As for Gary himself, he listened patiently to the things his parents told him, met the girls his mother brought home for him, and then returned to the things he cared about: auto-shop, hanging out at Bronson's Diner, and dating the daughter of the night-shift waitress. Rose Marshall might not have money, and she might not come from the best family, but she had eyes he could look into for the rest of his life, and she knew how to fix a transmission, and he was pretty sure that he was a lot more than halfway to being in love with her.

Best of all, he was pretty sure she was halfway to being in love with him, too. Being with Rose made him happy in a way that almost nothing else did, or could. He was seventeen, and she was sixteen; in another six months, he'd be eighteen, and he could ask her to marry him. It didn't matter what his parents thought, or what her mother thought. He wanted to spend the rest of his life with Rose Marshall. He knew that, and that was all that he needed to know.

"Your radio's broken again."

Gary glanced toward Rose. The sun was glinting off her lemon-bleached hair like a halo, making her look even more like an angel than she usually did. (That was an image that would haunt him in the days and nights ahead, making sleep an impossible fantasy. But that was the future, and the future was another country.) "Just give it a thump. It'll start working again."

"I'm not sure I can handle all those big technical words," said Rose, and smacked the radio with the heel of her hand. Rock and roll blared into the car, turned up just a little too loud for the safety of their eardrums. She twisted the volume quickly down, and smiled. "Much better."
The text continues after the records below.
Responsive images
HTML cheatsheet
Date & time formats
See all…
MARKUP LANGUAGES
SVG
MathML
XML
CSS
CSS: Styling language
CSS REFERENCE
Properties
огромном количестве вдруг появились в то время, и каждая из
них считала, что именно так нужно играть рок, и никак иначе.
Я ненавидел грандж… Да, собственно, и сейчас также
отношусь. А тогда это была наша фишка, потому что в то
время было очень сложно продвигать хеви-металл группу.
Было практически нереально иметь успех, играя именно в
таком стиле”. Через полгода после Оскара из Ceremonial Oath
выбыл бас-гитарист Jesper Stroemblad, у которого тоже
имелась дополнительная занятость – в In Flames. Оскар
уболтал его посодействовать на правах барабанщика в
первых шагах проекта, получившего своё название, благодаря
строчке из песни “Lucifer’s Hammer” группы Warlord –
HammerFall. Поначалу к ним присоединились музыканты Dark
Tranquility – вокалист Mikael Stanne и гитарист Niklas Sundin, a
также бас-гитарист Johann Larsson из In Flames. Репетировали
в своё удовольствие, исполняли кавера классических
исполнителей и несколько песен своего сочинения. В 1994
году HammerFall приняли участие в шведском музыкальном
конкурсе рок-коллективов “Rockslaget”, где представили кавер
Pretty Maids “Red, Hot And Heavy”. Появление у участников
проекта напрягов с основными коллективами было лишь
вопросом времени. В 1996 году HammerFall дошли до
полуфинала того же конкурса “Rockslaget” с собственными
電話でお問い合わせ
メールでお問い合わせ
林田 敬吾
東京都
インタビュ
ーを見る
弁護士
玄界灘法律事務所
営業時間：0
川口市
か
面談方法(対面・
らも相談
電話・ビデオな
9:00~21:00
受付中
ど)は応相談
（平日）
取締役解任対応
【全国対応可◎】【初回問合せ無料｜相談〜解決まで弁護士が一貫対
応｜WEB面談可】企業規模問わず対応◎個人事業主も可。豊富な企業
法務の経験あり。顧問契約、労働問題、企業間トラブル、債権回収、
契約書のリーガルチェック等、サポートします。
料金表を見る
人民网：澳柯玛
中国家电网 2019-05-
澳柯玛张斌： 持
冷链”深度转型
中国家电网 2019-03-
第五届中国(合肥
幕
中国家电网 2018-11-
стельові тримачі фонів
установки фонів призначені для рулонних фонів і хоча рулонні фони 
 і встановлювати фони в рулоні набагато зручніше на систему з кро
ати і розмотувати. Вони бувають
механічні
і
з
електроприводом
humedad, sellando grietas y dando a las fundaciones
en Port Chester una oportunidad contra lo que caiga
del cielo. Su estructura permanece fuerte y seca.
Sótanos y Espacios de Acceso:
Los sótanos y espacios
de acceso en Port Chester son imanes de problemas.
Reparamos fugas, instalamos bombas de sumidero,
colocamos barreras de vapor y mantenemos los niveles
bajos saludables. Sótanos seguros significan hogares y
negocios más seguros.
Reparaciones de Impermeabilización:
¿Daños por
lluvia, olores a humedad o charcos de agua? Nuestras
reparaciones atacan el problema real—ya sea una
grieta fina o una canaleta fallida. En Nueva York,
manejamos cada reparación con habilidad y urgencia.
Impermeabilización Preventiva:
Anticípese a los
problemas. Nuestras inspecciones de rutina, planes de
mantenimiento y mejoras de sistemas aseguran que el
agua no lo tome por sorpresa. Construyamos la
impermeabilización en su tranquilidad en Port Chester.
"What's the fun of something that works every time you try to turn it on?"

"I guess," allowed Rose, who had been on the receiving end of too many broken things to really share that point of view. Some of them didn't start up again when you hit them. Some of them required begging and tears and giving six months of saved-up babysitting money to your brother to pay off the electric bill. "So, tomorrow..."

"Tomorrow, huh? I was thinking I'd go see a movie. Maybe drive up to Ann Arbor for the afternoon." Rose made a face at him. Gary laughed. "Or I could pick you up at six for dinner, and we can go from there to the prom. If that's okay with you?"

"That's just about the bee's knees to me," said Rose, solemnly. She was smart enough to know what it was really costing Gary to take her to the prom, and still innocent enough to hope that his intentions were honorable ones. They might not be--no girl with two older brothers and no father to look out for her could be quite that blind--but as long as she could hope...

If this ended with the school year, if he said "It's been fun" and drove off to college in some big city like Detroit or Columbus, well, it would still have been worth it, every minute of it. Because he'd been good to her, and she liked it when he laughed, and there wasn't enough in Buckley that made her happy. If everything he'd been to her was a lie, well. She'd run that road when she came to it.